Page segmentation data
<<<<

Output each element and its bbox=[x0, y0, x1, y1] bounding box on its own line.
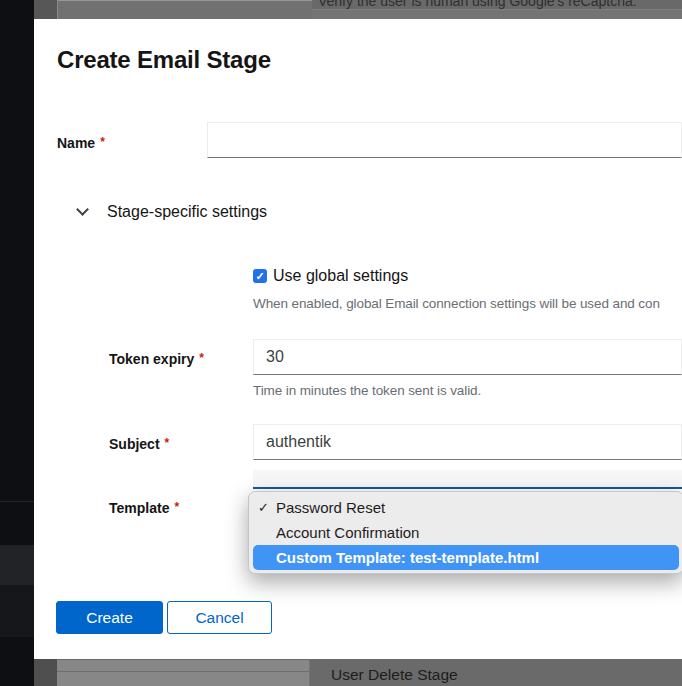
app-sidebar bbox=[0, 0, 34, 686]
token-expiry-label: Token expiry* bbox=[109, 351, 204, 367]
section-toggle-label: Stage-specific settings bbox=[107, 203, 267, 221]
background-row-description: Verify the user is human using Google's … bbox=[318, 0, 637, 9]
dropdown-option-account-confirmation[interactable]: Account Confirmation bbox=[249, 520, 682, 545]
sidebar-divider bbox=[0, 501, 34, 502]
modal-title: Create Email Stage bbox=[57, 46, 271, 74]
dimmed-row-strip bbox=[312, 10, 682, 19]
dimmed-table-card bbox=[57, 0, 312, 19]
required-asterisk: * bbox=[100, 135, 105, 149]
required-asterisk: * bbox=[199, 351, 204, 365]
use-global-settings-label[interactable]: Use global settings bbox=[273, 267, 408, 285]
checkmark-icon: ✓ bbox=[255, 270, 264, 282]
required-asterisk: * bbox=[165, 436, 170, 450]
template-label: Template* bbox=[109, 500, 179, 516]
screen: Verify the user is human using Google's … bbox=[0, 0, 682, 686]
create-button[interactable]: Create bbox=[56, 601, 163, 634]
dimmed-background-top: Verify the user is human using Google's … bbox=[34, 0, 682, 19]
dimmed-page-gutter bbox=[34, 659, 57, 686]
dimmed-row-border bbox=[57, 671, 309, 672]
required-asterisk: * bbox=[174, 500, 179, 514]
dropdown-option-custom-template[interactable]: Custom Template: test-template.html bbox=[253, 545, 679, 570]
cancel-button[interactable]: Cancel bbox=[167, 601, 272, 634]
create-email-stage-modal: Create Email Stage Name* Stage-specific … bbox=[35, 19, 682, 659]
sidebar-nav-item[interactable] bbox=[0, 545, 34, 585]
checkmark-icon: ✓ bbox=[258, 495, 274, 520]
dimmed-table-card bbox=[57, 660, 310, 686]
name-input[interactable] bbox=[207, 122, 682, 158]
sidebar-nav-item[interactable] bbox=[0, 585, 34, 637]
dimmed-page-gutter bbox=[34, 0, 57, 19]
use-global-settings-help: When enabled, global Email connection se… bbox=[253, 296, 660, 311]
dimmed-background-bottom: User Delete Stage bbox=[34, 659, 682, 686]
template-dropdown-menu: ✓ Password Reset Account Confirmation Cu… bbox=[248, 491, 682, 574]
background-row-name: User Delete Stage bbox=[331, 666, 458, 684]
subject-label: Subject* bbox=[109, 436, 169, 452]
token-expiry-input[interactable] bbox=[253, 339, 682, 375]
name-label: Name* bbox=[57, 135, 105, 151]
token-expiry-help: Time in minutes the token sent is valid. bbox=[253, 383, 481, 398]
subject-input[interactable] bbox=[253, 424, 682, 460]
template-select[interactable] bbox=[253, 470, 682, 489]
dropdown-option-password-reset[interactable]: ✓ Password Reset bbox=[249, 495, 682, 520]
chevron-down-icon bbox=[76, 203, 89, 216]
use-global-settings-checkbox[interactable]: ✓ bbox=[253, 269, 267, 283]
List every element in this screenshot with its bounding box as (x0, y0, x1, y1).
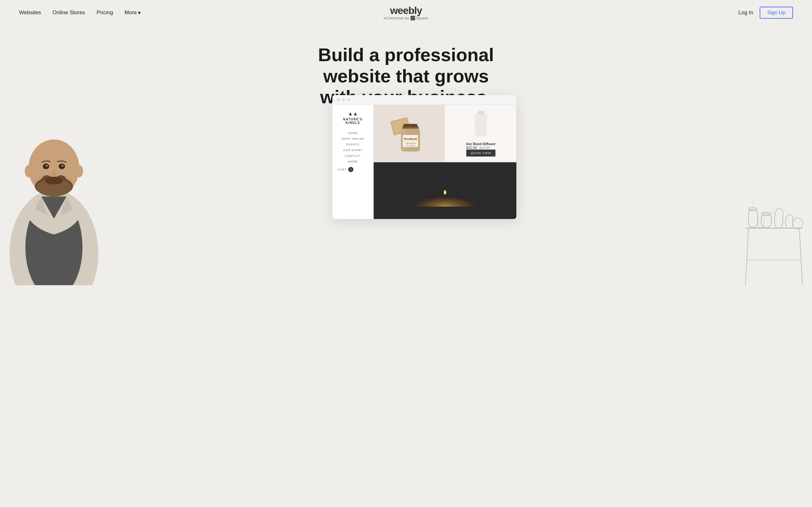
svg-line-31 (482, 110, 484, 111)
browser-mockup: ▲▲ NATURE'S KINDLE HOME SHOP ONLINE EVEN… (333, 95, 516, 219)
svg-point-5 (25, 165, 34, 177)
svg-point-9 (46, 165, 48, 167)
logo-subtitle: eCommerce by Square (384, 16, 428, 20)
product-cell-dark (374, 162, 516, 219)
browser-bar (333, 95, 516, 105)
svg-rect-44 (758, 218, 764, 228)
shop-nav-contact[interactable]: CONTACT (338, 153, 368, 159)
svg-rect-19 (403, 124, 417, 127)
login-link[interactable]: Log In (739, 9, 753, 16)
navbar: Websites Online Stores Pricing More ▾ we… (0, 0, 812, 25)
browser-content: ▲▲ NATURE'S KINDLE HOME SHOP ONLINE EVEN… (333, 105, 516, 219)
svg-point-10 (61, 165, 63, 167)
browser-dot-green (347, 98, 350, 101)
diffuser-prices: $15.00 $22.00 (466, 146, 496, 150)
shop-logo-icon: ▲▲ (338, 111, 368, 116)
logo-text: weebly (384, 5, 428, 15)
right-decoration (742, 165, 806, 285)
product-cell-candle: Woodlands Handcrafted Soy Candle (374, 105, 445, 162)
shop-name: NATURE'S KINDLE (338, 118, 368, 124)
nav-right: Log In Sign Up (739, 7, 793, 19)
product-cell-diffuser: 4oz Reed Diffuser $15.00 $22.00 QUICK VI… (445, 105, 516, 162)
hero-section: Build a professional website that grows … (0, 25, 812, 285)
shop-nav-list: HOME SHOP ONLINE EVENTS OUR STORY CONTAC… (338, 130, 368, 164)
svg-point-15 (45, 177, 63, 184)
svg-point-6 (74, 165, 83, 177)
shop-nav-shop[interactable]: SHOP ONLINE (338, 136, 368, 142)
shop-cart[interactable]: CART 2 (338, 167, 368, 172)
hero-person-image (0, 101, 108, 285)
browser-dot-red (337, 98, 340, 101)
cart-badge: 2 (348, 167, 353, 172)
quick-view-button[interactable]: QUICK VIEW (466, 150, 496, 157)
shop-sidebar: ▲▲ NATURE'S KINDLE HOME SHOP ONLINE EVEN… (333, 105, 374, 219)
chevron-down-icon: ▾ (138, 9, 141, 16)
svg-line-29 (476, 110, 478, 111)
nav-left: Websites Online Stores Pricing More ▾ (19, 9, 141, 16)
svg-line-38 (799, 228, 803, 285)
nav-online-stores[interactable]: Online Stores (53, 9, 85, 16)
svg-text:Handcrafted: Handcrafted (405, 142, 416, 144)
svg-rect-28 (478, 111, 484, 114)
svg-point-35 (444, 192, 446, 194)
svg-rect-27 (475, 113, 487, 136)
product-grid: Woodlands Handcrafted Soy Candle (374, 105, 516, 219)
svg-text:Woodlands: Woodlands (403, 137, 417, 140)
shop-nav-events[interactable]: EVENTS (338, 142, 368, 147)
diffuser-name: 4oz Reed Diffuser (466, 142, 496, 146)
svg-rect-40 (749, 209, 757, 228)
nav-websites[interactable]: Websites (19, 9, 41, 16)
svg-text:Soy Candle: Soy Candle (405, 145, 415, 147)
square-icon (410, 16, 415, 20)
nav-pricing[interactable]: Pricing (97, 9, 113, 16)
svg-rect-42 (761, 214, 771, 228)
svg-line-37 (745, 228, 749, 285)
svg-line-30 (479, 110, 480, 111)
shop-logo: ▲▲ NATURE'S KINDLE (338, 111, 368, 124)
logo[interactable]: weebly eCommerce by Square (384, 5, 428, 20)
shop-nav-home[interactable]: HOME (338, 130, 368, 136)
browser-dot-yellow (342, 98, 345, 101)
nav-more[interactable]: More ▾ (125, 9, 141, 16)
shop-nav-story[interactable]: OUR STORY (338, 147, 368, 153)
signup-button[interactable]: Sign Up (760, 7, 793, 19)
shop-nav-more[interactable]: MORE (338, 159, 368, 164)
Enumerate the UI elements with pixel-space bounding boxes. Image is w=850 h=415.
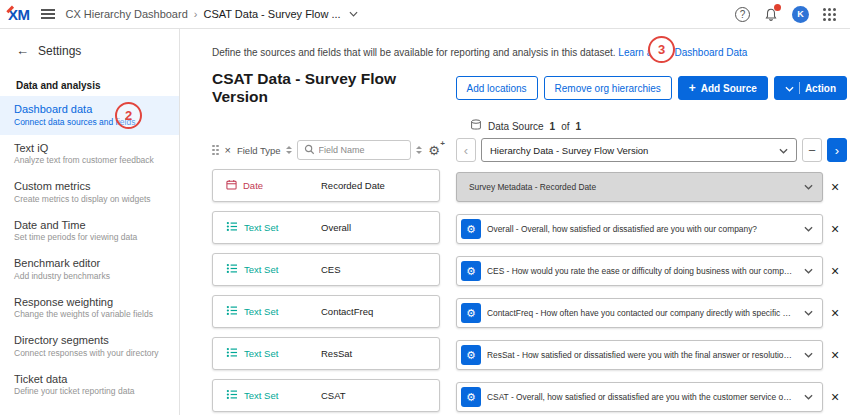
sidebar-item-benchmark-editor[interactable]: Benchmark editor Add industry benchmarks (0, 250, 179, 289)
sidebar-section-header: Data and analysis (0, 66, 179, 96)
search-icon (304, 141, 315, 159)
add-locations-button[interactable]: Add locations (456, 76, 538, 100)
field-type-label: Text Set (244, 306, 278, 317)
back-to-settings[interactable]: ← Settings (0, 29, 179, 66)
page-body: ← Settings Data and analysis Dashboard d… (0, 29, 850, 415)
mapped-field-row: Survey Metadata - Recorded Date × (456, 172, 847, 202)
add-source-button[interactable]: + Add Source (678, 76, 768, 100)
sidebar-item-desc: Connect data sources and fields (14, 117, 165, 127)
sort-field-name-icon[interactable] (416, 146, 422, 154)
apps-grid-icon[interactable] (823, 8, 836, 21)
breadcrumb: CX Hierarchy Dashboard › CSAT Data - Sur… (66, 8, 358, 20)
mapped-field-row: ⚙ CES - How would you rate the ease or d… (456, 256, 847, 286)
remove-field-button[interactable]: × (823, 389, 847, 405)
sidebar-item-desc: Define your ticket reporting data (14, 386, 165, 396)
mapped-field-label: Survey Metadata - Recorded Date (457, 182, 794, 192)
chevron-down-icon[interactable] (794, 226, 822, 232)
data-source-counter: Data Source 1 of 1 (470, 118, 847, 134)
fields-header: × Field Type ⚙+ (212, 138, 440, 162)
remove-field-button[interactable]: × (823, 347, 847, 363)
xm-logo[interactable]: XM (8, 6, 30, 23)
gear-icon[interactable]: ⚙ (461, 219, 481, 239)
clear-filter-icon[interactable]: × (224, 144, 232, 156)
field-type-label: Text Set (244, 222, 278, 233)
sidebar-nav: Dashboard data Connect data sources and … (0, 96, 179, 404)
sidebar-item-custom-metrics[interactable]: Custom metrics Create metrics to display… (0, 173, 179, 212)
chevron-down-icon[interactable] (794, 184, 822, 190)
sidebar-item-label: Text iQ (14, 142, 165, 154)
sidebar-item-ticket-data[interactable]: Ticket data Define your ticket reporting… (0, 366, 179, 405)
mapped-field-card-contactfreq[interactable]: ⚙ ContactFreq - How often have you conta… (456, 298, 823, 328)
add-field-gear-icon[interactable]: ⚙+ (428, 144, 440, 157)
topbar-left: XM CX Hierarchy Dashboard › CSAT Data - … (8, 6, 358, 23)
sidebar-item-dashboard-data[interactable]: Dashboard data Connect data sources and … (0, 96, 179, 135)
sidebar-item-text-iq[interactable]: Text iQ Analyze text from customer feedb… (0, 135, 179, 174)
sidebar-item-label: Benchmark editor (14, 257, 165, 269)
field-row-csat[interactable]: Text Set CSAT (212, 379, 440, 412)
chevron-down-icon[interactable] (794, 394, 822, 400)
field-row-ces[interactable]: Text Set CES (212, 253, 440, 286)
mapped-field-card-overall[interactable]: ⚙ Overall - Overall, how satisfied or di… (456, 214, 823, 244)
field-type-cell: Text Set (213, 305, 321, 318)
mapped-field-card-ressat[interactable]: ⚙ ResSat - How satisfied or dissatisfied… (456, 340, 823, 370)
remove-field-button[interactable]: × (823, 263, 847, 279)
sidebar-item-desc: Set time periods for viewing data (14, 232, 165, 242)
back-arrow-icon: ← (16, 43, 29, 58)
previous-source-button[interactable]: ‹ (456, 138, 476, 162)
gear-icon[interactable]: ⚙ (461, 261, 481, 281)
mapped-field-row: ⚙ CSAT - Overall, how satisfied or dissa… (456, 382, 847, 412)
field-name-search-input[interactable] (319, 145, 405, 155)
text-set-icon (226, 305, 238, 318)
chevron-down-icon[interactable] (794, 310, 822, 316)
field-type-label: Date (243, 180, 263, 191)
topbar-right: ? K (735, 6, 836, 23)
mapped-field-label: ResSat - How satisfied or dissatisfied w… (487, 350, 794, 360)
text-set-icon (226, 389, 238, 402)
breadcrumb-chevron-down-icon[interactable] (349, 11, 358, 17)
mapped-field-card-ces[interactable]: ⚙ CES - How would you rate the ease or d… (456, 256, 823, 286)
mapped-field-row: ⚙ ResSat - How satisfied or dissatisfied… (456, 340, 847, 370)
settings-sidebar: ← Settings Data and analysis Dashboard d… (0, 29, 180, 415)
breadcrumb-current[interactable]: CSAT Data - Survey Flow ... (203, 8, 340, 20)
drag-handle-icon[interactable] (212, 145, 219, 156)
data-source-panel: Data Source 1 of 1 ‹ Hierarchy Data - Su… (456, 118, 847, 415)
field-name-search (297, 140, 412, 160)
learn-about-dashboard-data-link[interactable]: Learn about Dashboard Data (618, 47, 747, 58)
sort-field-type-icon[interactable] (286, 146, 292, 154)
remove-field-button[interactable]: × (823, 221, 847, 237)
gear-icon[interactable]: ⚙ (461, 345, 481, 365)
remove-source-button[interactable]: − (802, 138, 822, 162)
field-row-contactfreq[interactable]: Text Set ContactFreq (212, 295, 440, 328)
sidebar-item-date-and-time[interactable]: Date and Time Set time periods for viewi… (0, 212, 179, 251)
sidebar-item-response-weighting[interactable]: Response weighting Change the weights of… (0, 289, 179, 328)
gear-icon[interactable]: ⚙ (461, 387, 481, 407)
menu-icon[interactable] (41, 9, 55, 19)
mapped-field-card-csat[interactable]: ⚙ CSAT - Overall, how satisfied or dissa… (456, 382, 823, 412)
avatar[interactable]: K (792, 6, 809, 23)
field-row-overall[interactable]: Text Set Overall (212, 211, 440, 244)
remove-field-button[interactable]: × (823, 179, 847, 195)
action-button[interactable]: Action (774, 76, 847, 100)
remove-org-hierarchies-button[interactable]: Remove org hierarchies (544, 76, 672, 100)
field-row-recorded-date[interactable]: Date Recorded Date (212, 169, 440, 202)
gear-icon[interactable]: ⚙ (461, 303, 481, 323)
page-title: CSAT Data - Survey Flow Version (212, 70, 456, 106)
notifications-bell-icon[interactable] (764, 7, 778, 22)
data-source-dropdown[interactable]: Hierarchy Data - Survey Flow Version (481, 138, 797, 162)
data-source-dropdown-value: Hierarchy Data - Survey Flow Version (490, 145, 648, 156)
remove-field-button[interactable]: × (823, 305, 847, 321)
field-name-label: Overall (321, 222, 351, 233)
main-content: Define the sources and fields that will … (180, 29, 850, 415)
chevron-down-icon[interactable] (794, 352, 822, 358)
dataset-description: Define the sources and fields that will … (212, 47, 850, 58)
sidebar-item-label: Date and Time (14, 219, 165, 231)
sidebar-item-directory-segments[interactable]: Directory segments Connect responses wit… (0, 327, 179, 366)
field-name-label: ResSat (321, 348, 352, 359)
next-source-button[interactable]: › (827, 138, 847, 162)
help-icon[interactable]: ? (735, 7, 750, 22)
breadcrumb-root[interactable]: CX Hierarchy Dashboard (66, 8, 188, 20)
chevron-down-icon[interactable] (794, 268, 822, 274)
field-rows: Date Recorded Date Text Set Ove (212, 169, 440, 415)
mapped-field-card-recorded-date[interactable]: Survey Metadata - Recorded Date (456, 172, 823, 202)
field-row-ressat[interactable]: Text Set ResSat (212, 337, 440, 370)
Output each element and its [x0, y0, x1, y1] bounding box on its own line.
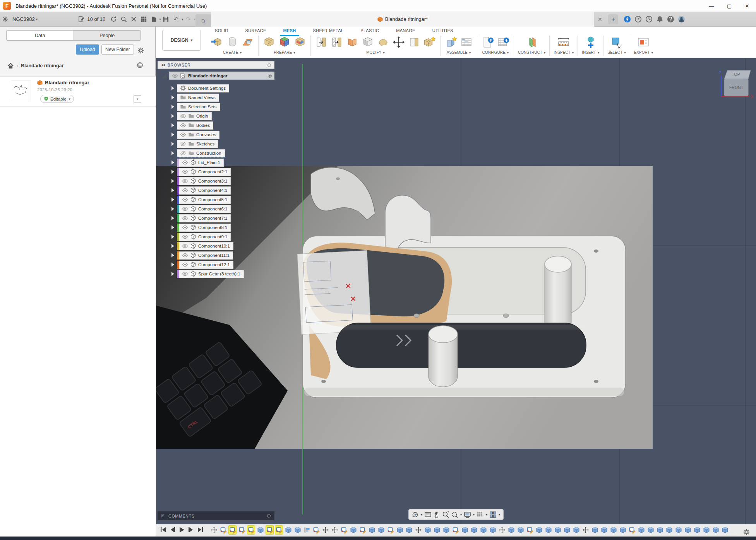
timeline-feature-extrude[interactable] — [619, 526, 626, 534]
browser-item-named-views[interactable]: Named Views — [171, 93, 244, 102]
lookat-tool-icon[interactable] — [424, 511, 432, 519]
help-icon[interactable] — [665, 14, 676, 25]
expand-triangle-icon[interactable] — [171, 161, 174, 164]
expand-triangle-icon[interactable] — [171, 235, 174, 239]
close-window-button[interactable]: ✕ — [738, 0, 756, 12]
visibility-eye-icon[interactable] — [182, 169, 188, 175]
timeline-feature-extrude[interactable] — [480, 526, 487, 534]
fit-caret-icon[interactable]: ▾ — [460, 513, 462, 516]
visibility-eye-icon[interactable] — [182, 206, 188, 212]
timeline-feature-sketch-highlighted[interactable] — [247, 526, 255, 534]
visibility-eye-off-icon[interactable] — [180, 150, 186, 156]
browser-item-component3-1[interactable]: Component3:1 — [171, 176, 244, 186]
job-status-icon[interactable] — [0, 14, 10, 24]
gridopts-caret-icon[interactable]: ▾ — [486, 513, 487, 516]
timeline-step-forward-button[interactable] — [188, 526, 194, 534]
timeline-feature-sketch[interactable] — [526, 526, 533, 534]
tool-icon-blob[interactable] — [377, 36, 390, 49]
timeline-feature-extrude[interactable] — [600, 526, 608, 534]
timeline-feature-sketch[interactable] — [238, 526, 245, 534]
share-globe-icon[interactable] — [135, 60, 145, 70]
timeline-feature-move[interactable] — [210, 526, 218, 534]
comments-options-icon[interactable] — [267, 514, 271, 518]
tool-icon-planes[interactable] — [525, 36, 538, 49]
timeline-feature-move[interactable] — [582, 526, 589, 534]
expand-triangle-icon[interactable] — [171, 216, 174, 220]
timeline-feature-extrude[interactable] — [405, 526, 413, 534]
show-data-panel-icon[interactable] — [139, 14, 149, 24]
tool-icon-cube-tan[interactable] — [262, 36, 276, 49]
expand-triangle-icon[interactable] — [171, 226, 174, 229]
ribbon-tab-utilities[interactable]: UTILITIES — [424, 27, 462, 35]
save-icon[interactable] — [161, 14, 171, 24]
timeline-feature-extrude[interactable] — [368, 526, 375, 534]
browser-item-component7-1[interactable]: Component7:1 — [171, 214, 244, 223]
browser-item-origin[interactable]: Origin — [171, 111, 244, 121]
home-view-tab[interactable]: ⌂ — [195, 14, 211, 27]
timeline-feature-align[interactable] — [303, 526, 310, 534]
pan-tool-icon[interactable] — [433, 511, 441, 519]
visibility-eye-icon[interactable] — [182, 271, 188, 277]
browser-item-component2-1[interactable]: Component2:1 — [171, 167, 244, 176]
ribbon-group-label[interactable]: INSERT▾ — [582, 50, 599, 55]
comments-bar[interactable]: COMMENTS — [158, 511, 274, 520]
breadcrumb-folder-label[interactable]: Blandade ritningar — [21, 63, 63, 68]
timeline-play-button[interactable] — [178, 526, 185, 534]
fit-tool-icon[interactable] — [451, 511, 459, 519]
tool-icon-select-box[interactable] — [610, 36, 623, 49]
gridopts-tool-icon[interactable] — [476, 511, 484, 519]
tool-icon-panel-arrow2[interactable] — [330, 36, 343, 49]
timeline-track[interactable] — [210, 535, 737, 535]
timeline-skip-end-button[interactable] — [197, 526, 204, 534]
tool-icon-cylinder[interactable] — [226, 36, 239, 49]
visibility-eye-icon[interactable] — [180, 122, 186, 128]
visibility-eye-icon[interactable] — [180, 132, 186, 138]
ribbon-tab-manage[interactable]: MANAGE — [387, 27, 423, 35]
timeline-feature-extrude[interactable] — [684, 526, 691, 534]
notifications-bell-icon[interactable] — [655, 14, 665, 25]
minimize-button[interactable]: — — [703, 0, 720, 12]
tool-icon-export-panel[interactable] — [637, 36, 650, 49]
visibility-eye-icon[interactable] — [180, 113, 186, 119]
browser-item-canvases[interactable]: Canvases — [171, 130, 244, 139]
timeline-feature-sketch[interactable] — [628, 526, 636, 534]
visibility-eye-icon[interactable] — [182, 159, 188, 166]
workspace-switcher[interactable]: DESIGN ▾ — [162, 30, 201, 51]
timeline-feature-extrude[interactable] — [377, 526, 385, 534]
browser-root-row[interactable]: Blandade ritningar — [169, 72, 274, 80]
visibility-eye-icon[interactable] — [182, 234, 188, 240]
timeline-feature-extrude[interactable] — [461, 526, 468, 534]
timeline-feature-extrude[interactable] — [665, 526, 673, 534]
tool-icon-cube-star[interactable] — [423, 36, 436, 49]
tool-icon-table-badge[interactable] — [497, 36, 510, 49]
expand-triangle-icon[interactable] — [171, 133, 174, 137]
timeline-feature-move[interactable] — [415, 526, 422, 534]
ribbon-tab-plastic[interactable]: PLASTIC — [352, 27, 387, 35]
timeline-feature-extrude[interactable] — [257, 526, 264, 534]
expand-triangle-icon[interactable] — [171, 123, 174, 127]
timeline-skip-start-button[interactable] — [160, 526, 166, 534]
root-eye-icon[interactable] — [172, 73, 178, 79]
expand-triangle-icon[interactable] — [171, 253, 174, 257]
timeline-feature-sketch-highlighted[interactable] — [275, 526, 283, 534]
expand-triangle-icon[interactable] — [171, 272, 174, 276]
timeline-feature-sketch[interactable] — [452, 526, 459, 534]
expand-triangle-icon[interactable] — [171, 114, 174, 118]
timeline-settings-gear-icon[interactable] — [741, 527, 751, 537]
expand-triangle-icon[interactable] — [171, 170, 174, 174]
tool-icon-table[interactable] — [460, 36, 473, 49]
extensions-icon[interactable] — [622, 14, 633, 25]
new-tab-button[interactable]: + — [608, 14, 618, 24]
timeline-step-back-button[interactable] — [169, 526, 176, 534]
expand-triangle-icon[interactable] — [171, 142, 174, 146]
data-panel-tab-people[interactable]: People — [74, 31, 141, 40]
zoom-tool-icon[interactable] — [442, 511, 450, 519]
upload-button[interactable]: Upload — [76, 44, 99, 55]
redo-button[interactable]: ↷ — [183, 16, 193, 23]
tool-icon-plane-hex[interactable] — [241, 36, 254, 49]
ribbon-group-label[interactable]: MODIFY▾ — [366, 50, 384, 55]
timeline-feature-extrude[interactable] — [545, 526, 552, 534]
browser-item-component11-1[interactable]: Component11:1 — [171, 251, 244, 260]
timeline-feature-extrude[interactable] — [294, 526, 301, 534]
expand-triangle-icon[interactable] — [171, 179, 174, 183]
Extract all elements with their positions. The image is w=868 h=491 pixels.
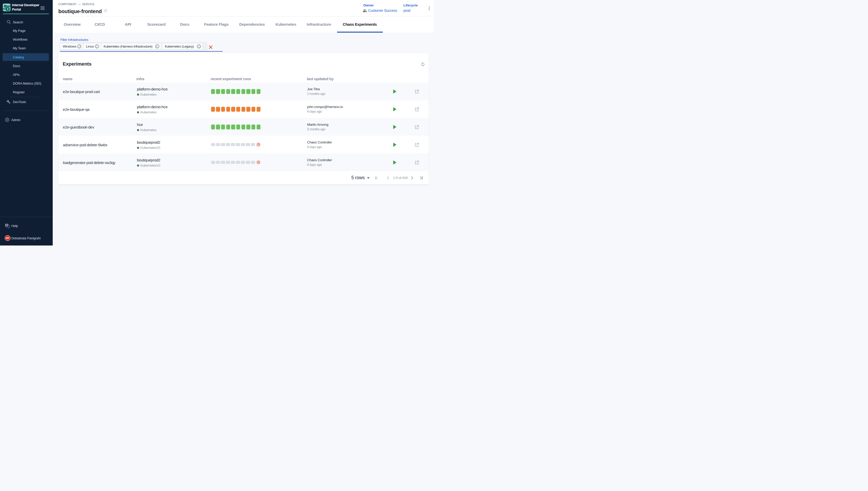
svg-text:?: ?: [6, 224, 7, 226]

>>>>

EXERCISE INSTRUCTIONS: What lines in the data hold the word "remove"? Return them.

ANSWER SPACE:
remove-field-button[interactable]: × (823, 389, 847, 405)
remove-field-button[interactable]: × (823, 347, 847, 363)
remove-field-button[interactable]: × (823, 263, 847, 279)
remove-field-button[interactable]: × (823, 221, 847, 237)
remove-source-button[interactable]: − (802, 138, 822, 162)
remove-field-button[interactable]: × (823, 179, 847, 195)
remove-org-hierarchies-button[interactable]: Remove org hierarchies (544, 76, 672, 100)
remove-field-button[interactable]: × (823, 305, 847, 321)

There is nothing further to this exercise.